El stárosta y el elegido de la comunidad, que estaban aguardando en el vestíbulo del pabellón, oyeron con placer y también con miedo, primeramente, la voz del joven Conde, que se elevaba y se hacía cada vez más fuerte; luego las palabras injuriosas, que caían una tras otra.
- ¡Ladrón! ¡Desagradecido…! Te haré pedazos, ¡perro…! Conmigo no harás como con mi padre.

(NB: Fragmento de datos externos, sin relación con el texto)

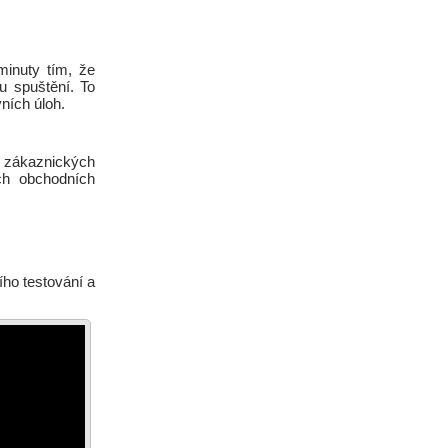
minuty tím, že
u spuštění. To
ních úloh.
o zákaznických
ích obchodních
ho testování a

Has robado…
Enseguida aquella gente, con igual miedo e igual placer, vieron como el joven Conde, rojo de cólera, con los ojos inyectados, agarraba a Mitenka por el cuello del vestido, con mucha traza, y entre palabra y palabra le daba de puntapiés en el trasero, gritándole: «¡Vete! ¡No te quiero ver jamás! ¡Ladrón…!»
Mitenka rodó por los seis peldaños y huyó hacia un grupo de árboles. Este bosque era lugar seguro para los criminales de Otradnoie. El mismo Mitenka se escondía allí cuando volvía borracho de la ciudad, y muchos habitantes de Otradnoie que se escondían de Mitenka conocían la fuerza saludable de aquel refugio.

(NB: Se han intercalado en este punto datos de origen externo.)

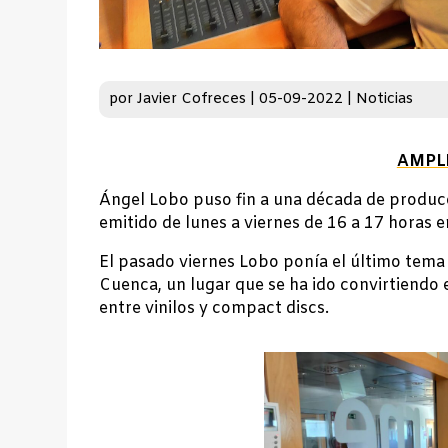
por
Javier Cofreces
|
05-09-2022
|
Noticias
AMPL
Ángel Lobo puso fin a una década de produ
emitido de lunes a viernes de 16 a 17 horas e
El pasado viernes Lobo ponía el último tema 
Cuenca, un lugar que se ha ido convirtiendo
entre vinilos y compact discs.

La mujer y las nueras de Mitenka, con asustados rostros, aparecieron en el vestíbulo por la puerta de la habitación donde hervía el samovar reluciente y donde se veía el lecho del administrador con un cubrecama hecho de retales.
El joven Conde, respirando con dificultad, sin darse cuenta de nada, pasó por delante de ellas con aire resuelto y entró en la casa.

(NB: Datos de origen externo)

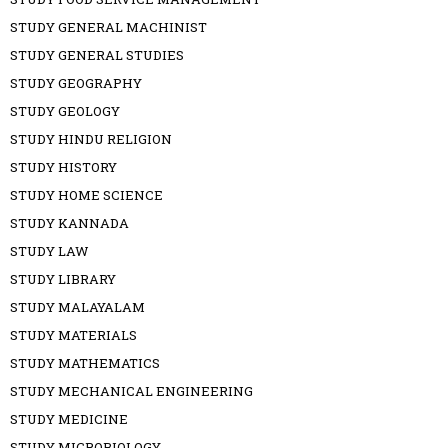
STUDY GENERAL MACHINIST
STUDY GENERAL STUDIES
STUDY GEOGRAPHY
STUDY GEOLOGY
STUDY HINDU RELIGION
STUDY HISTORY
STUDY HOME SCIENCE
STUDY KANNADA
STUDY LAW
STUDY LIBRARY
STUDY MALAYALAM
STUDY MATERIALS
STUDY MATHEMATICS
STUDY MECHANICAL ENGINEERING
STUDY MEDICINE
STUDY MICROBIOLOGY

La Condesa, que inmediatamente había sabido por las criadas lo que ocurría en el pabellón, se tranquilizó en parte pensando que la situación económica de la casa se restablecería desde este hecho, pero le inquietaba por el efecto que aquello había de producir en su hijo. De puntillas se acercó a su puerta, mientras él fumaba una pipa tras otra.
A la mañana siguiente, el viejo Conde llamó a su hijo y le dijo con tímida sonrisa:
- ¿Sabes, amigo mío, que te has indignado inútilmente? Mitenka me lo ha contado todo.
«Ya sabía que aquí, en este mundo de imbéciles, yo no sabría hacer nada bueno», pensó Nicolás.
- Te has exaltado porque no había apuntado estos setecientos rublos. Están apuntados, con otras cosas, en la otra página; tú no lo has visto.
- Papá, es un pillo y un ladrón; lo sé perfectamente. Lo que hice, hecho está, pero, si quieres, no diré nada más.
- No, hombre, no. - El Conde estaba nervioso. Comprendía que había administrado mal los bienes de su esposa y que era culpable ante sus hijos, pero no sabía de qué modo arreglarlo -. No, hazme el favor de ocuparte de los negocios. Yo soy ya viejo…
- No, papá, perdóname si te he disgustado; yo entiendo menos que tú.
«¡Vayan al diablo todos estos aldeanos, este dinero, estas cuentas!», pensó. Después de esto no intervino ya más en los negocios, excepto una vez, cuando la Condesa le llamó y le preguntó qué debía hacer con una orden de pago de dos mil rublos suscrita por Ana Mikhailovna.
- Ya te diré lo que pienso - contestó Nicolás -; dices que esto depende de mí; no me son simpáticos ni Ana Mikhailovna ni Boris, pero son nuestros amigos y son pobres. Mira - rompió el documento, y este acto hizo verter lágrimas de gozo a la Condesa.
Después, el joven Rostov no se metió en ninguna otra cuestión; se abandonó con pasión a una cosa nueva para él, la caza, que en casa del viejo Conde se practicaba con grandes gastos.